Mal coloco os pés fora da estação quando Enobaria anda até mim com uma expressão muito conhecida no rosto moreno. Os lábios entreabertos, expondo os dentes afiados; o cenho franzido, deixando algumas rugas de preocupação à mostra; a marcha pesada, antecipando a bronca. Eu demorei mais do que imaginava que demoraria em minha viagem, e mesmo que houvesse chegado na hora planejada, alguém acabaria percebendo minha ausência quando não me encontrassem na academia ou em casa.Há dias nos quais uso as vinte e quatro horas que ele me concede para dormir. Não preciso de remédio algum e nenhum dos pesadelos aparece, eu simplesmente apago, e todos descobriram que não há o que me faça despertar nesses dias, por isso sempre me deixam sozinha. Ainda assim, minha mãe aparece de hora em hora para checar se estou morta ou se continuo apenas dormindo. Ela tem uma cópia da chave da porta da frente, e confiscou todas as outras que poderiam trancar os quartos. Provavelmente já havia checado a casa e se dado conta, ou fora informada por algum funcionário da estação de que eu não estava no distrito.

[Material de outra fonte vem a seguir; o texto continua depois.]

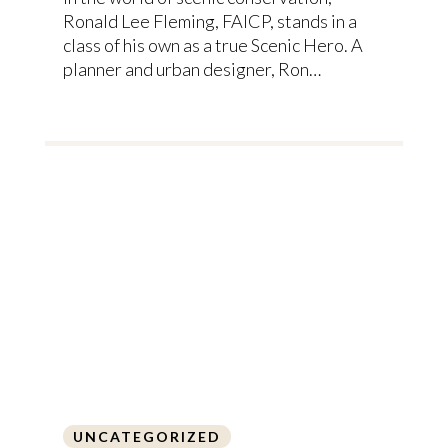
Ronald Lee Fleming, FAICP, stands in a
class of his own as a true Scenic Hero. A
planner and urban designer, Ron…
UNCATEGORIZED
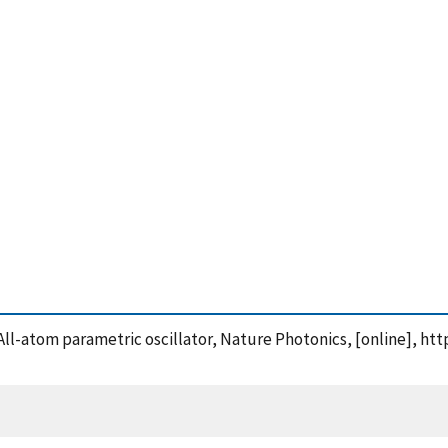
s: All-atom parametric oscillator, Nature Photonics, [online], h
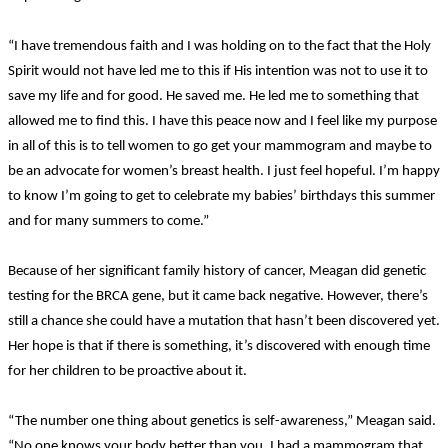
“I have tremendous faith and I was holding on to the fact that the Holy
Spirit would not have led me to this if His intention was not to use it to
save my life and for good. He saved me. He led me to something that
allowed me to find this. I have this peace now and I feel like my purpose
in all of this is to tell women to go get your mammogram and maybe to
be an advocate for women’s breast health. I just feel hopeful. I’m happy
to know I’m going to get to celebrate my babies’ birthdays this summer
and for many summers to come.”
Because of her significant family history of cancer, Meagan did genetic
testing for the BRCA gene, but it came back negative. However, there’s
still a chance she could have a mutation that hasn’t been discovered yet.
Her hope is that if there is something, it’s discovered with enough time
for her children to be proactive about it.
“The number one thing about genetics is self-awareness,” Meagan said.
“No one knows your body better than you. I had a mammogram that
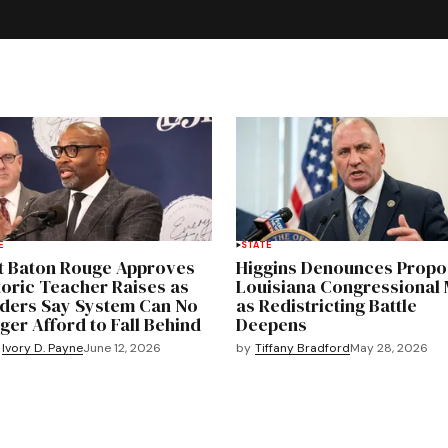
E
STATE
t Baton Rouge Approves
Higgins Denounces Prop
toric Teacher Raises as
Louisiana Congressional
ders Say System Can No
as Redistricting Battle
ger Afford to Fall Behind
Deepens
by
Tiffany Bradford
May 28, 2026
Ivory D. Payne
June 12, 2026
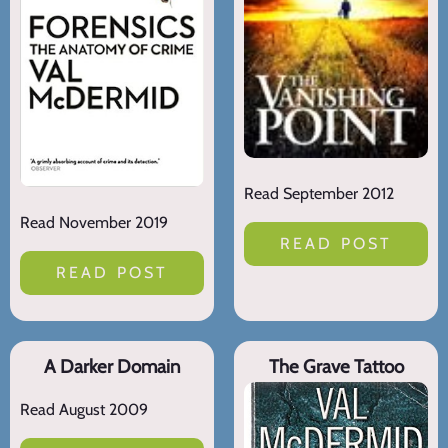
Read September 2012
Read November 2019
READ POST
READ POST
A Darker Domain
The Grave Tattoo
Read August 2009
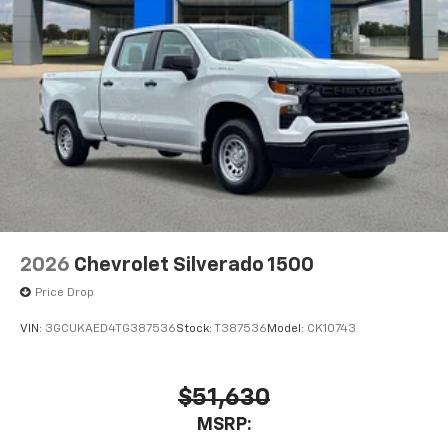
SiriusXM with 360L transforms your ride with
our most extensive and personalized radio
experience on the road that lets you enjoy ad-
free music, talk and news, live sports, comedy,
podcasts and more
Experience SiriusXM wherever you go in your
vehicle and on the SiriusXM app with
personalization features to make discovering
your perfect entertainment easier than ever
before
2026
Chevrolet Silverado 1500
Price Drop
VIN:
3GCUKAED4TG387536
Stock:
T387536
Model:
CK10743
$51,630
MSRP:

A careta some quando Gloss aparece atrás de mim, e ela para de andar, agora tomada por uma face confusa de olhos arregalados. Tento imaginar o que se passa em sua mente, e se devo dar alguma explicação para a presença do mentor do Distrito 1, ou para meus cabelos encharcados e maquiagem borrada, consequências da chuva forte sob a qual andei sem rumo no Distrito 4. Antecipando minhas próprias ações, Gloss passa por mim e anda até ela. Sigo-o, e coloco-me ao seu lado, atenta ao que ele parece querer segredar à minha mãe. Ela divide os olhares, ainda confusos, entre mim e ele, e elevo os olhos para o visitante, pedindo silenciosamente para que continue. Ele hesita enquanto olha fixamente para mim, e concluo que deve se tratar de algo que não posso ouvir. Ainda assim, a urgência em sua postura me faz querer ouvir.

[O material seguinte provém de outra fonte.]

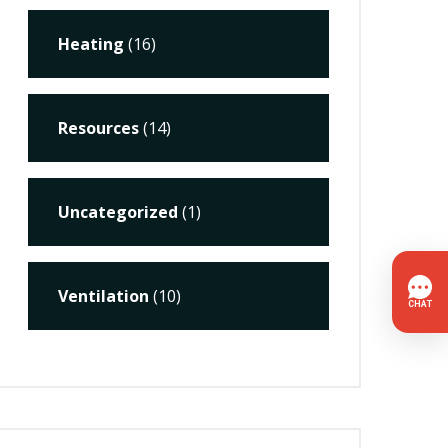
Heating
(16)
Resources
(14)
Uncategorized
(1)
Ventilation
(10)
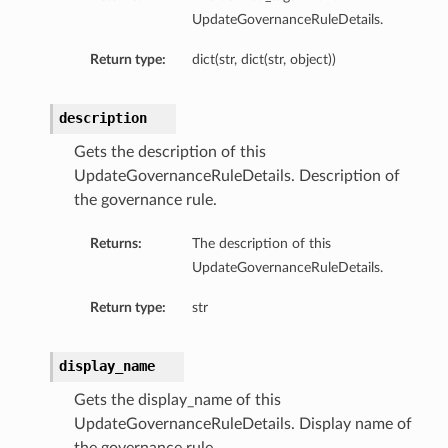
UpdateGovernanceRuleDetails.
Return type:
dict(str, dict(str, object))
description
Gets the description of this
UpdateGovernanceRuleDetails. Description of
the governance rule.
Returns:
The description of this
UpdateGovernanceRuleDetails.
Return type:
str
display_name
Gets the display_name of this
UpdateGovernanceRuleDetails. Display name of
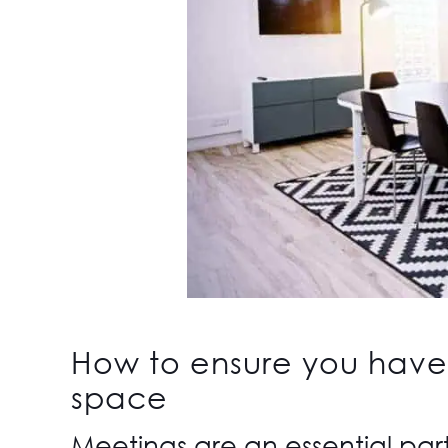
How to ensure you have
space
Meetings are an essential par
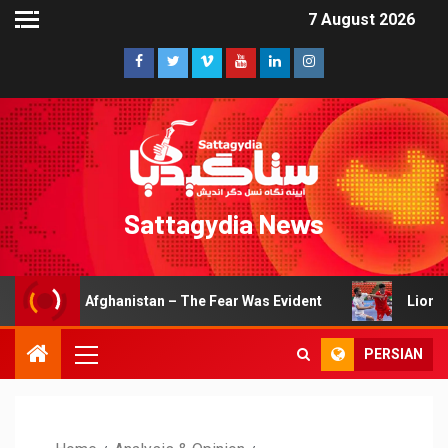
7 August 2026
Sattagydia News
r Afghanistan – The Fear Was Evident
Lions of Khorasan
PERSIAN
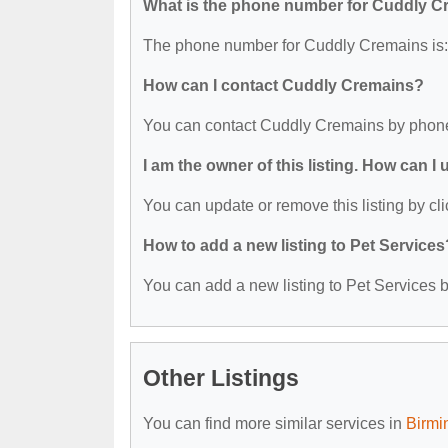
What is the phone number for Cuddly 
The phone number for Cuddly Cremains is:
How can I contact Cuddly Cremains?
You can contact Cuddly Cremains by phone
I am the owner of this listing. How can I
You can update or remove this listing by cli
How to add a new listing to Pet Services
You can add a new listing to Pet Services by
Other Listings
You can find more similar services in
Birmi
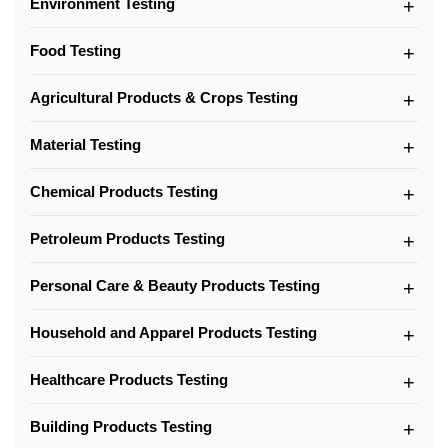
Environment Testing
Food Testing
Agricultural Products & Crops Testing
Material Testing
Chemical Products Testing
Petroleum Products Testing
Personal Care & Beauty Products Testing
Household and Apparel Products Testing
Healthcare Products Testing
Building Products Testing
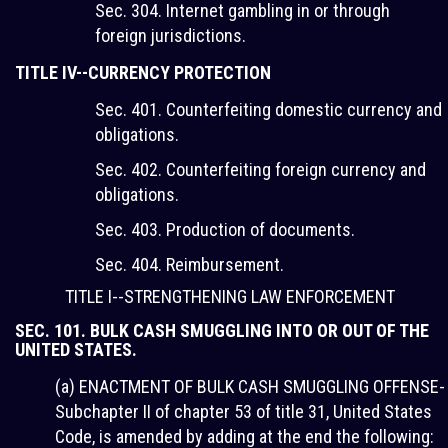
Sec. 304. Internet gambling in or through
foreign jurisdictions.
TITLE IV--CURRENCY PROTECTION
Sec. 401. Counterfeiting domestic currency and
obligations.
Sec. 402. Counterfeiting foreign currency and
obligations.
Sec. 403. Production of documents.
Sec. 404. Reimbursement.
TITLE I--STRENGTHENING LAW ENFORCEMENT
SEC. 101. BULK CASH SMUGGLING INTO OR OUT OF THE
UNITED STATES.
(a) ENACTMENT OF BULK CASH SMUGGLING OFFENSE-
Subchapter II of chapter 53 of title 31, United States
Code, is amended by adding at the end the following:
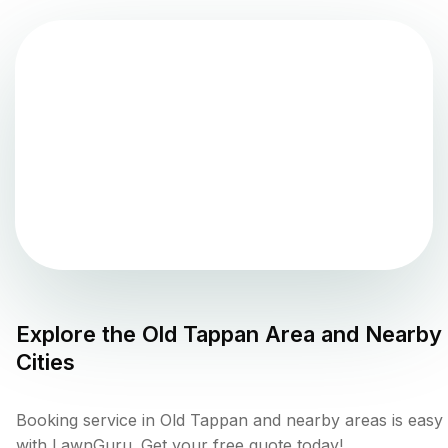
Explore the
Old Tappan
Area and Nearby
Cities
Booking service in Old Tappan and nearby areas is easy
with LawnGuru. Get your free quote today!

— Preciso falar com Brutus antes que eles cheguem — diz, o tom de voz concordando com a postura de urgência — Preciso do seu apoio nisso, Enobaria.
Não entendo uma palavra do que foi dito, mas minha mãe parece captar depois de alguns segundos digerindo a informação. A esta altura, já posso notar os olhares curiosos sobre nós, e os olhos arregalados quando Enobaria faz um gesto para que Gloss a siga e ele segura minha mão, puxando-me com ele para onde quer que minha mãe esteja indo.
Andamos até um carro que nos leva à Vila dos Vitoriosos. Por alguma razão, não consigo pensar com plena racionalidade ainda, e por isso sigo meus veteranos sem questionar. Estive confusa desde o Distrito 4, e não disse uma palavra durante a viagem de volta. Limitei-me a ficar sentada no sofá, abraçada aos joelhos, aquecida meramente pelo cobertor que meu novo protetor me entregara e pensando na chuva, no mar, e na falsa presença de Sander enquanto eu andara pelos limites de seu lar. Havia sido tão real, e me fizera sentir tão feliz por aqueles breves minutos, que me fez esquecer de todo o horror no qual tenho vivido. Naquele momento, era como se nós nunca houvéssemos participado dos Jogos, como se houvéssemos nos conhecidos em uma tarde de verão naquela província litorânea, e estado juntos desde então.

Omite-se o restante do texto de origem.